This week, the Ugandan president signed an anti-LGBTQ+ law that has been condemned as a ‘permission slip for hate and dehumanization’. The law imposes the death penalty or life imprisonment for ‘certain same-sex acts’, up to 20 years in prison for ‘recruitment, promotion and funding’ of same-sex ‘activities’ and a 14 year sentence for anyone convicted of ‘attempted aggravated homosexuality’ (Guardian 2023). This law criminalizes people who have been identified as LGBTQ+, and such measures have serious implications for organizations involved in the development and use of platforms and databases for collecting, storing, and sharing identity data.
The criminalisation of LGBTQ+ identities is not unique to Uganda, or unique to the 2023 Act. The criminalization of these communities takes place in many countries around the world. In Africa alone, only 22 of its 54 nations allow homosexuality (Reuters, 2023) and there are many cases from the 64 countries that criminalize homosexuality (BBC 2023) where LGBTQ+ people have been convicted for their mere existence. In 2010, a Malawian gay couple was sentenced to 14 years in prison (UN 2010) and the following year, a gay man in Cameroon was arrested in connection with a text message he sent to another man where he said ‘I’m very much in love with you’ (Guardian 2014). In 2023, a gay Chinese blogger was arrested in Russia for publishing a blog post that was deemed to violate the so-called same-sex ‘propaganda’ law simply for suggesting that a gay sexual orientation is normal (CNN 2023).
The criminalisation of LGBTQ+ identities creates a core tension for database owners who collect and store personally identifiable data who operate in these countries. Typically, the security measures around data handling exist to ensure that personal data does not fall into the wrong hands, where it can be used unlawfully. However, in the context of Uganda in the wake of the anti-homosexuality Act, it is the legislation itself that dictates that LGBTQ+ people must be identified and criminal proceedings be brought against them. Enforcing such a law requires evidence to prove that an individual is engaged in same-sex acts, or has been conducting activities that could be viewed as being the ‘recruitment, promotion and funding’ of LGBTQ+ identities (Guardian 2023). Such evidence needs identity data, which makes databases with identity data a potential source where such evidence could be drawn from or inferred.

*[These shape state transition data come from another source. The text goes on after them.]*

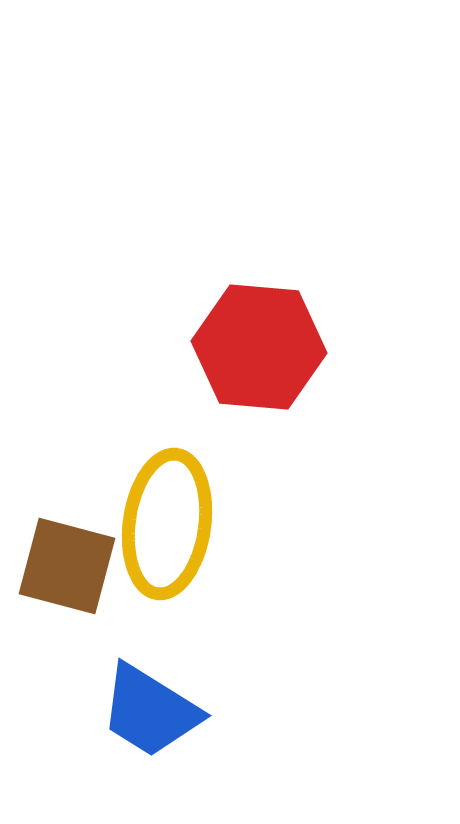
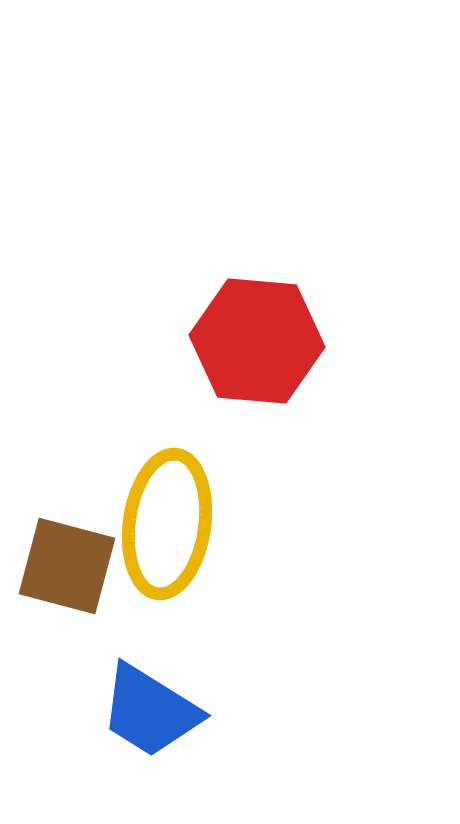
red hexagon: moved 2 px left, 6 px up
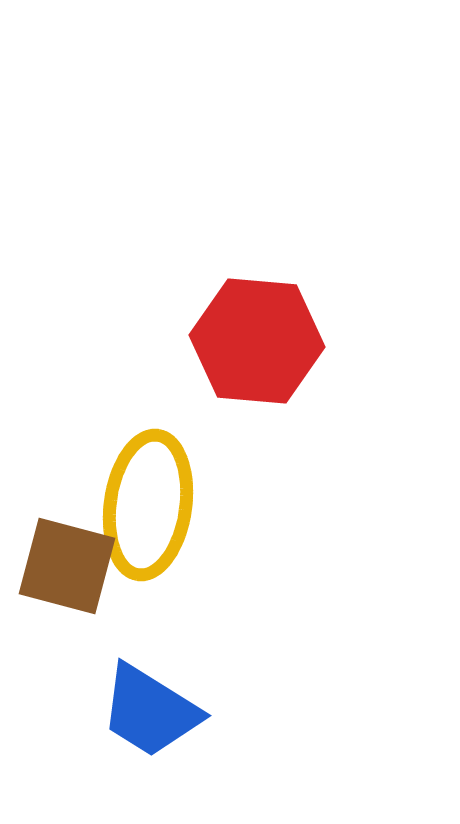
yellow ellipse: moved 19 px left, 19 px up
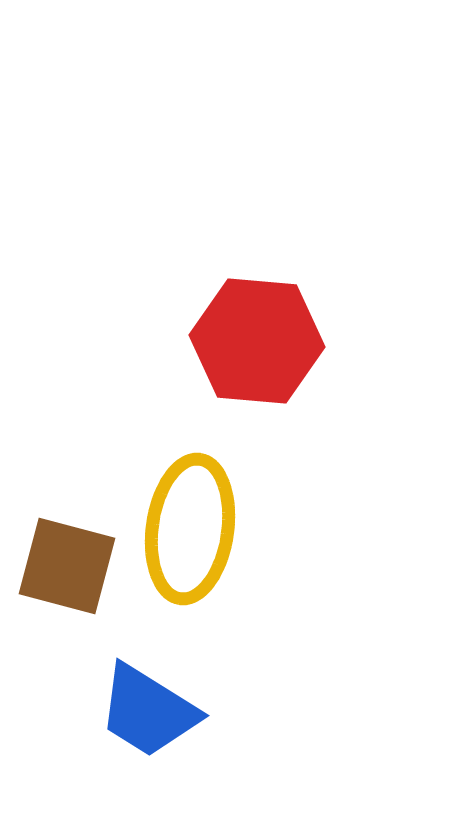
yellow ellipse: moved 42 px right, 24 px down
blue trapezoid: moved 2 px left
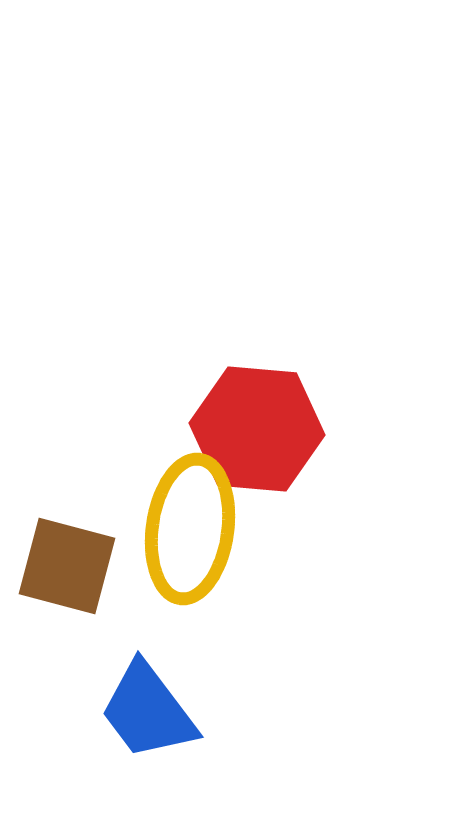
red hexagon: moved 88 px down
blue trapezoid: rotated 21 degrees clockwise
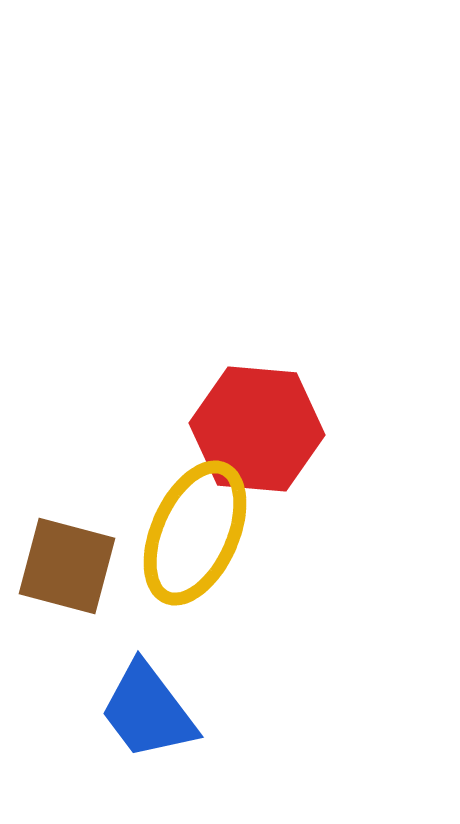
yellow ellipse: moved 5 px right, 4 px down; rotated 16 degrees clockwise
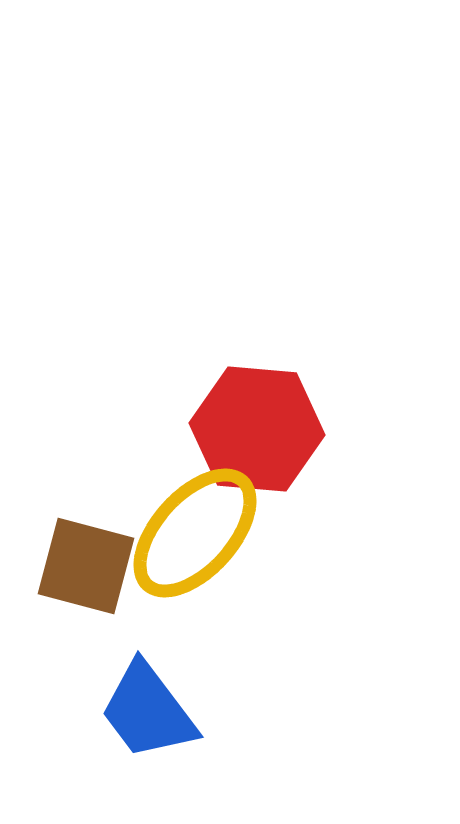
yellow ellipse: rotated 18 degrees clockwise
brown square: moved 19 px right
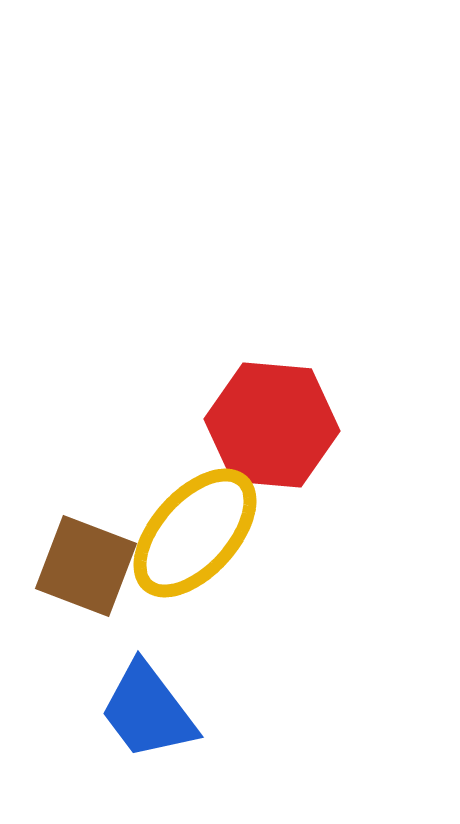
red hexagon: moved 15 px right, 4 px up
brown square: rotated 6 degrees clockwise
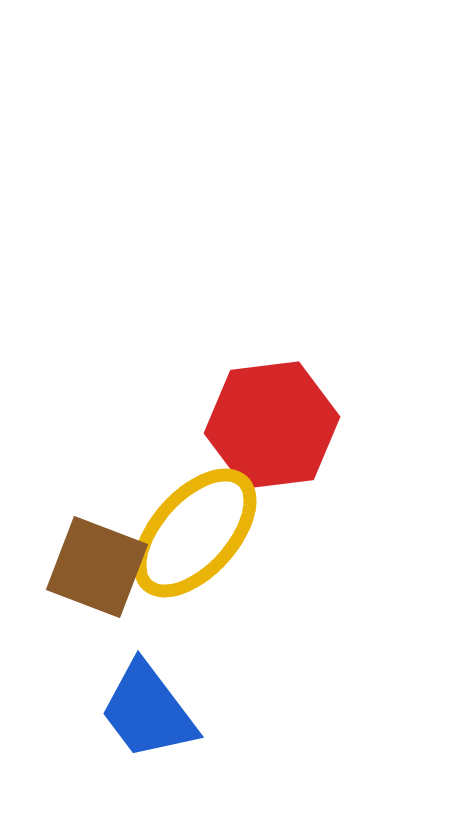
red hexagon: rotated 12 degrees counterclockwise
brown square: moved 11 px right, 1 px down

Data that can be used to provide insight into a person’s behaviour or practices can potentially be used to infer their sexuality or their gender identity. Such data can come from healthcare, from population census data, and from public health surveillance. It can come from the connections and interactions people have on social media. It can even come from GPS trackers used to determine whether a person has attended an LGBTQ+ centre or correlated with other data to infer who the individual has met.
Since identity data can be used to identify LGBTQ+ identities, database owners are faced with a challenging dilemma. They need to conduct their work and safeguard the identities of the persons whose data they store, whilst also complying with national legislation and with the demands of the government. Any database owner or platform owner whose tools collect and store such personal identifiable data must consider the implications of their work within this new legal landscape. In the current climate, if the Ugandan government calls on a database owner to share such identifiable data, the government could potentially use the legislation to make this demand. Sharing such data could expose LGBTQ+ people to risk of conviction under the Act.
Database owners have a responsibility to safeguard the personal data within their database that can be used to identify individuals. However, when a database owner operates within a country where an LGBTQ+ person’s identity is criminalized, they must consider the ethical implications of their work and plan for how this safeguarding can be ensured.